It would seem that Moray Council has, with its bonkers announcement this week that it has voted to cut all funding to the arts - the first Scottish local authority to do so. Let’s hope it’s the last.
The council has defended the decision by explaining that it’s just one of a number of cuts that have to be made if it’s to save £7 million from its 2013/14 budget, as part of a £30million cut over the next three years.
Those are vast sums of money, so what is the huge saving that will be made by axing arts funding? £62,000 for the remainder of this year, and £94,000 in 2013/14.
Every mickle maks a muckle, and cuts have to be made, but those are tiny sums within the overall budget, and the work done by companies and artists across the region represents the bargain of the century for the council, and, more importantly, the people of the area.
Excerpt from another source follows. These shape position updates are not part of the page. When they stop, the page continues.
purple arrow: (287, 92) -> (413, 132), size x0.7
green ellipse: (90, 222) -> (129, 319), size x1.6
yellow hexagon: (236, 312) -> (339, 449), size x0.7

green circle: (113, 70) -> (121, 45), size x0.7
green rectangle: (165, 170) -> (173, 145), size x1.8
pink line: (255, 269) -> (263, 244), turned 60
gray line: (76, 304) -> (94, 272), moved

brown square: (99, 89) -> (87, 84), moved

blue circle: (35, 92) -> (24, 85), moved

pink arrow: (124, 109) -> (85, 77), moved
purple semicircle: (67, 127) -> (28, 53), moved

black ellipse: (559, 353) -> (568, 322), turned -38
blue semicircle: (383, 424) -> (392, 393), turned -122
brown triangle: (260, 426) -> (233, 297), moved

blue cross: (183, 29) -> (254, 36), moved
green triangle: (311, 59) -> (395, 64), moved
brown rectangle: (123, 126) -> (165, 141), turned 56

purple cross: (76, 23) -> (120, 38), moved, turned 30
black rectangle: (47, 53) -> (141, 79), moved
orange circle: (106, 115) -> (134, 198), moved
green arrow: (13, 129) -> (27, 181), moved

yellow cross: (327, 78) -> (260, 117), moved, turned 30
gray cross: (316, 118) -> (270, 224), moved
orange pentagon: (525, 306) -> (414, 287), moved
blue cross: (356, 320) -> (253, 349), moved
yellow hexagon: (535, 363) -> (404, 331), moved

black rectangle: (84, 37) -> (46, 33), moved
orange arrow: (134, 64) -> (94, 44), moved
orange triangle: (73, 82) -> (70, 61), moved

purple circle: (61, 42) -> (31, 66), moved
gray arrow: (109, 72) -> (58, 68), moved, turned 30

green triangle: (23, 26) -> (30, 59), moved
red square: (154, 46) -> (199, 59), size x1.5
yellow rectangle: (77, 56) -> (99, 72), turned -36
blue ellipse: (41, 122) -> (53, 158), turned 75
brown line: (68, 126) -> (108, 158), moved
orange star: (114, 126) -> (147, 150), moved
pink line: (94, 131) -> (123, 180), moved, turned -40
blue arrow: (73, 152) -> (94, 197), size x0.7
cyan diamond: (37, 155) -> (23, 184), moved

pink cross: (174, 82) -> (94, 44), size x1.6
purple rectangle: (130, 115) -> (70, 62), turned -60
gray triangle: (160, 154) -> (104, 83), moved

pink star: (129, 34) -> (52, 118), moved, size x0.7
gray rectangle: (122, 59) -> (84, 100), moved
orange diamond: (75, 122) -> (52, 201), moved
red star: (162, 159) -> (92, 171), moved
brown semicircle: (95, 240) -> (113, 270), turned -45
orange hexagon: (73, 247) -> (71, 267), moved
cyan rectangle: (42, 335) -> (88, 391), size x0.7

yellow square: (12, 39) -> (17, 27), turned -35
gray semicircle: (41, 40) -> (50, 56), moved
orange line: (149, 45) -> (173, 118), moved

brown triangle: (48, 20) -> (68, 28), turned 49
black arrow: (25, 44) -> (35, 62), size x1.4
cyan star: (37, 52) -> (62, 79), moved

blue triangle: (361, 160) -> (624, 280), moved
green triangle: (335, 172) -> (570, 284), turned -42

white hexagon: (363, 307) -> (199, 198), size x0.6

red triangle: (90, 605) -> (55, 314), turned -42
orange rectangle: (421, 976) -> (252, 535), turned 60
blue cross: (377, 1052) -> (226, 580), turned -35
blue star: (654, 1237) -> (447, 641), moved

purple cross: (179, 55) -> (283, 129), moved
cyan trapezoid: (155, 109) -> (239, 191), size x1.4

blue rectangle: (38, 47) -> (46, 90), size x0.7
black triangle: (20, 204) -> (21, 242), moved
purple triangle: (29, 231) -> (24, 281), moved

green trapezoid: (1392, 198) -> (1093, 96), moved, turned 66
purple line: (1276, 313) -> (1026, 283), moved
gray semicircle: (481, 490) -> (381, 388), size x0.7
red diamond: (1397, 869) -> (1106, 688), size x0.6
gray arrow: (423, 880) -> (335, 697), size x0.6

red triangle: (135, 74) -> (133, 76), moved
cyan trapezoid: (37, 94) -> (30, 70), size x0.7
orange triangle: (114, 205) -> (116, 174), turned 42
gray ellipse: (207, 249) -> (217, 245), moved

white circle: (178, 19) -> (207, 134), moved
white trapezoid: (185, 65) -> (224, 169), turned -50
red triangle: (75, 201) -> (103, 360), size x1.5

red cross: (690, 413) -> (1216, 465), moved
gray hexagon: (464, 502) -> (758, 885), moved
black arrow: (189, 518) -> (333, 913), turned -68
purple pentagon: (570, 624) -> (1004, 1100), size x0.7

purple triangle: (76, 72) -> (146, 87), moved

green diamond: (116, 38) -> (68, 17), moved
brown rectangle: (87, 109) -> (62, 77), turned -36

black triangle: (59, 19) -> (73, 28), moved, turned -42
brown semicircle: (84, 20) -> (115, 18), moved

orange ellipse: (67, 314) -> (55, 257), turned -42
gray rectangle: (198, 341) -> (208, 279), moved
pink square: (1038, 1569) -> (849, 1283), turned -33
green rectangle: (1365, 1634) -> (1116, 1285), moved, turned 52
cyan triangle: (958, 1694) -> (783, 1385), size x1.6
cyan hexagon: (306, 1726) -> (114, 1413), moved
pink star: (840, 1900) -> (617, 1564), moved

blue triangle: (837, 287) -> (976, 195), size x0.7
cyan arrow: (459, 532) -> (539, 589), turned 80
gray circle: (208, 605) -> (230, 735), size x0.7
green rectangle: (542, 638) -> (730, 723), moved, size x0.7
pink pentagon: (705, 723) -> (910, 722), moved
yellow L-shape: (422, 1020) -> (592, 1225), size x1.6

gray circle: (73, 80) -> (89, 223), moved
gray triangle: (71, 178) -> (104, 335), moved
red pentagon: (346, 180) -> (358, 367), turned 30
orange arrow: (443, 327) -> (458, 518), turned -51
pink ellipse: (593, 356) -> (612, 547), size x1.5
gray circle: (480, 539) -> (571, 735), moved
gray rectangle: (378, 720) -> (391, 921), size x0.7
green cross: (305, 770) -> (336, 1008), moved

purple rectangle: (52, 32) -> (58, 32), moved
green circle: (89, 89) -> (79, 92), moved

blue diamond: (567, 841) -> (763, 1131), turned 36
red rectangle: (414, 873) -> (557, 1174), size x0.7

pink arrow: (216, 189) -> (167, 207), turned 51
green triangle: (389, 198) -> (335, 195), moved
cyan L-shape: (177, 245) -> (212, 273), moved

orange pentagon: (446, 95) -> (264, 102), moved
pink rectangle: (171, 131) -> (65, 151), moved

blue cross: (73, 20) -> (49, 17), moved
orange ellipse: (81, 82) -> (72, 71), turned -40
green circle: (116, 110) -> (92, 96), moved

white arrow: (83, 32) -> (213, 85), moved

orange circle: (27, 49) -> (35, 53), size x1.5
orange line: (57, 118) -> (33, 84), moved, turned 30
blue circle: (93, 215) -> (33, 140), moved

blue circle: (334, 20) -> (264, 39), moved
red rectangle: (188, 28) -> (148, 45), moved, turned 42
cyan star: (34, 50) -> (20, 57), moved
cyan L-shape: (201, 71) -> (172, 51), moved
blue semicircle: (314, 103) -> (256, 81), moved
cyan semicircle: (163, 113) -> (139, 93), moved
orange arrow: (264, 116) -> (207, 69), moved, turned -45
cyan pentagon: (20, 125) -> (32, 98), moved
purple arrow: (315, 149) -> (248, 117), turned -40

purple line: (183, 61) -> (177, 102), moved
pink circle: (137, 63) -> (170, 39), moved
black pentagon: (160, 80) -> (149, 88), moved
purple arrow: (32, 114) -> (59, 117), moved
Over the past ten years, the arts team whose posts have already been cut, had implemented a local arts strategy, resulting in grassroots, transformative work with children and young people on the margins of society, as well as performances and interaction with the local community by organisations including the Royal Shakespeare Company and the National Theatre of Scotland.
And yet, the Council claims that the arts cut reflects “what people said they were prepared to live without” after a three-month period of consultation. Interesting then, that the suggestions from the public, available to view online, and conveyed via feedback forms, are all pro-arts.
Here’s a sample: “Don’t cut cultural services – they are an investment for the future”; Keep community centres and museums for tourism”; “retain arts in Moray”; “move money from other areas into arts”; “arts can lead to more revenues/ spending money”; “Keep libraries and museums open”.
I can only conclude that this short-sighted decision has been made because the councilors are literally short-sighted - they clearly cannot read what local people have written. That must be the case. They wouldn’t be ignoring the public and implementing a policy regardless, would they?
So get in there and support your local grassroots arts event - the Glasgow Film Festival may be flourishing, but it needs bums on seats too - it’s just got underway - book your tickets now - some events are already sold out.
Meanwhile, a new film festival, SCOTTISH REELS, begins in Peebles today. Organised by the Eastgate Theatre, the line-up includes new and classic films, in a celebration of over 100 years of Scotland’s finest cinematic talents, behind and in front of the camera. It includes a selection of Tartan Shorts, by the likes of Peter Mullan. Yes - Scottish Screen funding helped kick-start Peter’s career. He went on to direct features in Scotland, creating work and boosting the local economy. Just one example of how a tiny investment in artists can pay off big time.